[9] RFR(S): 8075214: SIGSEGV in nmethod sweeping

Fri Mar 27 08:51:38 UTC 2015

Correction ...

On 27/03/2015 3:25 PM, David Holmes wrote:
> Hi Tobias,
>
> On 26/03/2015 10:52 PM, Tobias Hartmann wrote:
>> Hi Vladimir,
>>
>> On 25.03.2015 18:10, Vladimir Kozlov wrote:
>>> This is messy. Tobias, can you investigate if we can have the same
>>> functionality (sweeping on request) in already running sweeper thread
>>> without crating new thread for that? It may require additional
>>> synchronization which should be fine since it is testing - no need to
>>> worry about performance.
>>
>> I agree. I removed creation of a new sweeper thread and added the
>> method NMethodSweeper::force_sweep() to enforce a sweep by setting
>> '_force_sweep', notifying the sweeper and waiting for completion.
>> Synchronization is done by using the CodeCache_lock.
>>
>> Here are the new webrevs:
>> http://cr.openjdk.java.net/~thartmann/8075214/top/webrev.00/
>> http://cr.openjdk.java.net/~thartmann/8075214/webrev.01/
>
> This won't quite work. Suppose the sweeper thread is active in
> possible_sweep, _should_sweep is true and forced/_force_sweep are false,
> and sweeping is in progress. Now a force_sweep request comes in: sets
> _force_sweep to true, performs a notify (which does nothing) and then
> does a wait(1000). The sweeper thread completes the sweep, sees
> forced==false and so doesn't do a notify, and itself goes back to
> waiting until it either times out (after 24 hours!) or is notified again
> (when codecache fills up enough). The force_sweep caller will keep
> looping checking _forced_sweep, which is still true, and doing a wait
> for 1 second until the next actual sweep occurs.
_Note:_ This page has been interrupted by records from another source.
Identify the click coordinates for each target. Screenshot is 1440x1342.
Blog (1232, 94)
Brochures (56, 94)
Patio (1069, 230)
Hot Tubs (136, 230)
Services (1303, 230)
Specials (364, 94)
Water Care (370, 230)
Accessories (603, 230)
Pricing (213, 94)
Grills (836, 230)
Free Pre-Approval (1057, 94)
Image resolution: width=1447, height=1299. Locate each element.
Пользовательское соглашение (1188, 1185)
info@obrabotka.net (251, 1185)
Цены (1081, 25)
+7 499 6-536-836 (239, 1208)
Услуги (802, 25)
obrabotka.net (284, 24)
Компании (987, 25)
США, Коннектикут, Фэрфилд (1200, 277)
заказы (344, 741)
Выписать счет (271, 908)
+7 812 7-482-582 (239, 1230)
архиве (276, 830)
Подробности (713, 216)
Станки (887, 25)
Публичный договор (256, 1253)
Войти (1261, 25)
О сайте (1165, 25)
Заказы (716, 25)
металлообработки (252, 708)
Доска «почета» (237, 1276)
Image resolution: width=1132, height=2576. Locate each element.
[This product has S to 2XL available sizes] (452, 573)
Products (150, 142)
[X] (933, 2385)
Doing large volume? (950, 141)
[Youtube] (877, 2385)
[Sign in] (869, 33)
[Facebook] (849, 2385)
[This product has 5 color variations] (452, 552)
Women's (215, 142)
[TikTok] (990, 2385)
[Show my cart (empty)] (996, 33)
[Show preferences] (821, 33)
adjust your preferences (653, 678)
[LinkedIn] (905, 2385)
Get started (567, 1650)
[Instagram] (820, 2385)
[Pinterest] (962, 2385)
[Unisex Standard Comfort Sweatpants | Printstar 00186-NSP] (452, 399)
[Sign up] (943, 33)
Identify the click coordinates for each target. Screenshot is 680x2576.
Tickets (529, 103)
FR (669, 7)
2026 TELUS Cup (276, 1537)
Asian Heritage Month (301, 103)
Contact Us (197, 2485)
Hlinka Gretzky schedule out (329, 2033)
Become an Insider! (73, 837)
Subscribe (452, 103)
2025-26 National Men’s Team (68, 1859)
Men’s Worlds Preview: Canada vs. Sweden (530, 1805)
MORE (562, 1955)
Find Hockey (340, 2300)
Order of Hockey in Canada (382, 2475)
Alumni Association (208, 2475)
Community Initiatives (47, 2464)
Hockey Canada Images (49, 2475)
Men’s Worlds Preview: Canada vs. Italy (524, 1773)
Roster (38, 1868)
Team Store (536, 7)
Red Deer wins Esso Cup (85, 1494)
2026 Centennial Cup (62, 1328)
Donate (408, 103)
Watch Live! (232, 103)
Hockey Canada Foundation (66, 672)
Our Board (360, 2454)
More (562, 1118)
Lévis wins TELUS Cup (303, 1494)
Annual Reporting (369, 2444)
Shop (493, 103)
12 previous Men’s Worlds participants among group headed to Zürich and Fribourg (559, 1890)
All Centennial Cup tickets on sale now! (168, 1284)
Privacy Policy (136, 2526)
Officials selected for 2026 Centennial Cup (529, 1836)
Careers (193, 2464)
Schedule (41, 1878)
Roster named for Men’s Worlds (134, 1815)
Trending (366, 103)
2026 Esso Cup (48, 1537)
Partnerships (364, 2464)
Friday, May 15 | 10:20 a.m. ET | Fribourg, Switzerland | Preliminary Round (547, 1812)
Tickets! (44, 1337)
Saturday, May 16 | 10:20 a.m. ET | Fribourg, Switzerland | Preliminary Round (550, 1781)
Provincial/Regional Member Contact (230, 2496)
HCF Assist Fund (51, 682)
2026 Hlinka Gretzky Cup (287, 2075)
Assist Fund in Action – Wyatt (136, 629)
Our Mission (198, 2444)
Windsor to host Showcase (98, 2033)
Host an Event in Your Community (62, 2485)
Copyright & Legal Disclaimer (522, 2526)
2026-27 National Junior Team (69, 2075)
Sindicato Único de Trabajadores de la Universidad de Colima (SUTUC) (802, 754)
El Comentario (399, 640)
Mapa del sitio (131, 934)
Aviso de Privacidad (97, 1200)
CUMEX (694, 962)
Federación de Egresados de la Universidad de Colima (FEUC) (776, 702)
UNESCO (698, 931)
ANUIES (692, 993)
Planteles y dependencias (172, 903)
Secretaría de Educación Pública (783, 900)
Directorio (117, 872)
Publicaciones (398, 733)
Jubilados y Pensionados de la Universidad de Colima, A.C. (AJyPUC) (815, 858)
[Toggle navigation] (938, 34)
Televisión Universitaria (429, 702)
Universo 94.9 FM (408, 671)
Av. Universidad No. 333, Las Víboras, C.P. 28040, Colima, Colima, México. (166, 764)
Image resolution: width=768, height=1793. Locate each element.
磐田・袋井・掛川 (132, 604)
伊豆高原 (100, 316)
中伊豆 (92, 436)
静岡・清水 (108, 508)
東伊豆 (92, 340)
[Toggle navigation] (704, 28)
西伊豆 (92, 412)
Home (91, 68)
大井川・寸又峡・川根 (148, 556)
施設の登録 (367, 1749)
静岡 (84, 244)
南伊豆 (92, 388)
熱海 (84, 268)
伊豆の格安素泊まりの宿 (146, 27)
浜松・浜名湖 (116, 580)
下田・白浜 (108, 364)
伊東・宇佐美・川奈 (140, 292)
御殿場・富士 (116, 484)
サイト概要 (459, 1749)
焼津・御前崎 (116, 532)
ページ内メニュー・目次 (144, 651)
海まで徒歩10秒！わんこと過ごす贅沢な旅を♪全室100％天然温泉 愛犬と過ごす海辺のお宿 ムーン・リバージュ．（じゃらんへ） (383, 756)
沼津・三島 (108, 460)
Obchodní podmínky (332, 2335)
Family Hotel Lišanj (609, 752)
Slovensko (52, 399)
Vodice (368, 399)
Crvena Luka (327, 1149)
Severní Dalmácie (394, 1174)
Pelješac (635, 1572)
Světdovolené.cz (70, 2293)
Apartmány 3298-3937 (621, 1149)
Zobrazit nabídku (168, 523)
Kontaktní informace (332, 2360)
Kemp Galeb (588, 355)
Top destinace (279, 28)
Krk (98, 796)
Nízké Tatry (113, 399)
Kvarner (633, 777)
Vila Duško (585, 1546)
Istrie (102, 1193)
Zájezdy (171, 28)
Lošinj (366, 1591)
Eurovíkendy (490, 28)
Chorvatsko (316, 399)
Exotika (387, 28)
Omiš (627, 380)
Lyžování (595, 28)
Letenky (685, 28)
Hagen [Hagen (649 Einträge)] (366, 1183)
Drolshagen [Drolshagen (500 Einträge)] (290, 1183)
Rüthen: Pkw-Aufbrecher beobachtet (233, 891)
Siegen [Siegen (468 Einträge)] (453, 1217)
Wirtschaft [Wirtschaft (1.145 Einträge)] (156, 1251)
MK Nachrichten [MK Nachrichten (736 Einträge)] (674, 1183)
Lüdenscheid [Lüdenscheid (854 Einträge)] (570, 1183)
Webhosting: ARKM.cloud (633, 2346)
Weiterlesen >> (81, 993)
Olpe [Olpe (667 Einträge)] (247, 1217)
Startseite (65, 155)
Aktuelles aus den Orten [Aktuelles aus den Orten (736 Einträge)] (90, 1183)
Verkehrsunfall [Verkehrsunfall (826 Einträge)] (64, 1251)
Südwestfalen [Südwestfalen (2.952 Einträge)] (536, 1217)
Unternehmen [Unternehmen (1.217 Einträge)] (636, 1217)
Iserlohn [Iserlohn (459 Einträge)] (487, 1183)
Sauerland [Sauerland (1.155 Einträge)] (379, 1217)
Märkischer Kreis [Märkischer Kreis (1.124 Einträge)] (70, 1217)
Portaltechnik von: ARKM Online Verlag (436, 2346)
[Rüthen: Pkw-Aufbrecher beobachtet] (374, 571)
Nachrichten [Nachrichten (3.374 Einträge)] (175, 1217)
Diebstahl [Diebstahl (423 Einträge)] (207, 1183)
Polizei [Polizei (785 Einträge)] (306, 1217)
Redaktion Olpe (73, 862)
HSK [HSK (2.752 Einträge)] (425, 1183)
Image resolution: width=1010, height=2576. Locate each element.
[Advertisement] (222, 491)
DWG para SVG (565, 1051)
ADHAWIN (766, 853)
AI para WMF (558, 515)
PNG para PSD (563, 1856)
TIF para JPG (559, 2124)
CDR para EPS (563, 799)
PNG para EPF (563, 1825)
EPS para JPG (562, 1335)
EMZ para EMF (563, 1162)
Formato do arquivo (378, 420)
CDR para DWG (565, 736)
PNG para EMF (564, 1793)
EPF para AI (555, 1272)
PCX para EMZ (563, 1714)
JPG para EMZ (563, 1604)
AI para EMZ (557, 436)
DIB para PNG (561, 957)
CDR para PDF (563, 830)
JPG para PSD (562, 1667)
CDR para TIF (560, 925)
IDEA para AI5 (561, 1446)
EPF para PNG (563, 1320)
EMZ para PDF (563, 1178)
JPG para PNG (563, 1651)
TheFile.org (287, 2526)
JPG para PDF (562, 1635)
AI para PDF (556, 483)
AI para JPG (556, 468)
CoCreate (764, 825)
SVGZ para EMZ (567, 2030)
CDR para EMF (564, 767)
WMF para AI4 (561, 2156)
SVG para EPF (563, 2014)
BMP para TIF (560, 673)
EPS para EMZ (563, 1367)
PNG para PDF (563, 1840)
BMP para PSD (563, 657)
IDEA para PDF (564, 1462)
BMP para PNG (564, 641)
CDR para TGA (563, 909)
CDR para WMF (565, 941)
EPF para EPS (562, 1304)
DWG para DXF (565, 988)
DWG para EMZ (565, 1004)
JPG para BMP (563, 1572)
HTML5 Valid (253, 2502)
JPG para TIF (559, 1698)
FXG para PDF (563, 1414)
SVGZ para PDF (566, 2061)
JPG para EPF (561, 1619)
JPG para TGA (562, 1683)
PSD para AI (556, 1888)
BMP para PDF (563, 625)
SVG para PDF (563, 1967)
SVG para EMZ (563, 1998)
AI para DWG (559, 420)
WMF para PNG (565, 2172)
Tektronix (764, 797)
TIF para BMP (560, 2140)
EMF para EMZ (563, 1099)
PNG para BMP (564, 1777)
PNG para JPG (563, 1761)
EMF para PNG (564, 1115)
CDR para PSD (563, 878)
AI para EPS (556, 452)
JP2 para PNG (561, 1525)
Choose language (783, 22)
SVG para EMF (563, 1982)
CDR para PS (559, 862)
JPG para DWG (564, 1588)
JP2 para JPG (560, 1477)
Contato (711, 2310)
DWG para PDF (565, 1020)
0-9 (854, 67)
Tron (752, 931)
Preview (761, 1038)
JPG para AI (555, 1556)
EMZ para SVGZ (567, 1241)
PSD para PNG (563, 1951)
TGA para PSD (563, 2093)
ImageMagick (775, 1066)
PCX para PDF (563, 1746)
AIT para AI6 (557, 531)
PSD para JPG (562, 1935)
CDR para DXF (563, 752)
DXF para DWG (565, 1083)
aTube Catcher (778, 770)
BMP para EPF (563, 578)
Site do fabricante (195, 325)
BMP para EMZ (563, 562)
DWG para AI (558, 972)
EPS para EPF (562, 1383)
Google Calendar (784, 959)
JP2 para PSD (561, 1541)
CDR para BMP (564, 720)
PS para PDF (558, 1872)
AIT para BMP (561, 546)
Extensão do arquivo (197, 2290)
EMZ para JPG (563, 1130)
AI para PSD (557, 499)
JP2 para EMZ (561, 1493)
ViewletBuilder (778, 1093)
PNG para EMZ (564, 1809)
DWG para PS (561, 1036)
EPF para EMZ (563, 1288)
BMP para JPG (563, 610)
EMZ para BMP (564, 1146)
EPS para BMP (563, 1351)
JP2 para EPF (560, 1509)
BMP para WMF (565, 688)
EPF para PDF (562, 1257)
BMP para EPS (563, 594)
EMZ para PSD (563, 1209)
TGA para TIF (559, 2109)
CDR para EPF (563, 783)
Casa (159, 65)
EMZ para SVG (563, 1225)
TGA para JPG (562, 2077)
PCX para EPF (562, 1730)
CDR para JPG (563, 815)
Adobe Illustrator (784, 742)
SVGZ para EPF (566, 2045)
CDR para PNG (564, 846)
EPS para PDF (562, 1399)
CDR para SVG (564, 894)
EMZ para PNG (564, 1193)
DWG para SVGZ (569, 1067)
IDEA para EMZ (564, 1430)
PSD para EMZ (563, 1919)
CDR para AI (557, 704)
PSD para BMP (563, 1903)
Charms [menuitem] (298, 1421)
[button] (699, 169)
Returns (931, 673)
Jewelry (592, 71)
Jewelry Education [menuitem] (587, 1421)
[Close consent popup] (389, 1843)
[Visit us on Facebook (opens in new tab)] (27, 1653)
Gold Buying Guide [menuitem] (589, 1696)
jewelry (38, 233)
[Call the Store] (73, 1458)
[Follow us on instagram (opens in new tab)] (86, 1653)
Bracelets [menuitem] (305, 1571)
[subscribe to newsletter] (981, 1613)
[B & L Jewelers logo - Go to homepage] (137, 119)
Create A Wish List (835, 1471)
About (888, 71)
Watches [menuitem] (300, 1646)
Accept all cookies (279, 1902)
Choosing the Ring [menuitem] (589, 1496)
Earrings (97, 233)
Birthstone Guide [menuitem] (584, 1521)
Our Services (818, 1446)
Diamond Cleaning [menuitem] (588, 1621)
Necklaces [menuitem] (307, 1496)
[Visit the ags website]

I overlooked the fact that when it wakes up after 1 second it will 
notify the sweeper thread again. So no problem. Thanks for pointing that 
out Tobias.

David

> I think you need the sweeper_thread to check _forced_sweep before
> waiting ie:
>
>   251 void NMethodSweeper::sweeper_loop() {
>   252   bool timeout;
>   253   while (true) {
>   254     {
>   255       ThreadBlockInVM tbivm(JavaThread::current());
>   256       MutexLockerEx waiter(CodeCache_lock,
> Mutex::_no_safepoint_check_flag);
> +          if (!_forced_sweep) {
>     257       const long wait_time = 60*60*24 * 1000;
>     258       timeout =
> CodeCache_lock->wait(Mutex::_no_safepoint_check_flag, wait_time);
> +          }
>   259     }
> ! 260     if (!timeout || _forced_sweep) {
>   261       possibly_sweep();
>   262     }
>   263   }
>   264 }
>
> That would trigger two back-to-back sweeps. Alternatively, if two
> back-to-backs sweeps is not ideal then in possibly_sweep you'd need to
> unconditionally grab the lock and check _forced_sweep and clear it and
> notify. But you must check _forced_sweep with the lock hold.
>
> Also under the current approach concurrent calls to force_sweep wouldn't
> force a sweep per call, but would simply block until A forced sweep had
> occurred (or just a sweep depending on what you do above). That's
> probably what you want but I wanted to flag it just in case.
>
> Cheers,
> David
>
>> I executed 1k runs of the failing test.
>>
>> Thanks,
>> Tobias
>>
>>> I looked in reviews of original changes for 8064669 and we did not
>>> ask about that.
>>>
>>> Thanks,
>>> Vladimir
>>>
>>> On 3/25/15 6:53 AM, Tobias Hartmann wrote:
>>>> Hi,
>>>>
>>>> please review the following patch.
>>>>
>>>> https://bugs.openjdk.java.net/browse/JDK-8075214
>>>> http://cr.openjdk.java.net/~thartmann/8075214/webrev.00/
>>>>
>>>> Problem:
>>>> The test uses the Whitebox API to enforce sweeping by creating and
>>>> starting a 'CodeCacheSweeperThread'. During creation of the thread,
>>>> the interpreter crashes in j.l.ThreadGroup.add(Thread t) [1] while
>>>> executing a subtype check to validate that 't' is a subtype of
>>>> j.l.Thread [2]. The problem is that we pass
>>>> 'JavaThread->threadObj()' to 'ThreadGroup.add' which is invalid due
>>>> to a GC that moved the object. The GC does not know about the thread
>>>> because it was not yet added to the threads list and therefore does
>>>> not update the oop.
>>>>
>>>> Solution:
>>>> Instead of calling 'JavaThread::allocate_threadObj', the
>>>> initialization is moved to the caller to make sure that setting the
>>>> thread oop is done together with adding the thread to the threads
>>>> list. I also fixed the missing oom handling described as one of the
>>>> problems in JDK-8072377 [3].
>>>>
>>>> Testing:
>>>> - 1k runs of failing testcase
>>>> - JPRT
>>>>
>>>> Thanks,
>>>> Tobias
>>>>
>>>> [1]
>>>> http://hg.openjdk.java.net/jdk9/hs-comp/jdk/file/tip/src/java.base/share/classes/java/lang/ThreadGroup.java#l896
>>>>
>>>> [2] see '__ gen_subtype_check' in 'TemplateTable::aastore'
>>>> [3] https://bugs.openjdk.java.net/browse/JDK-8072377
>>>>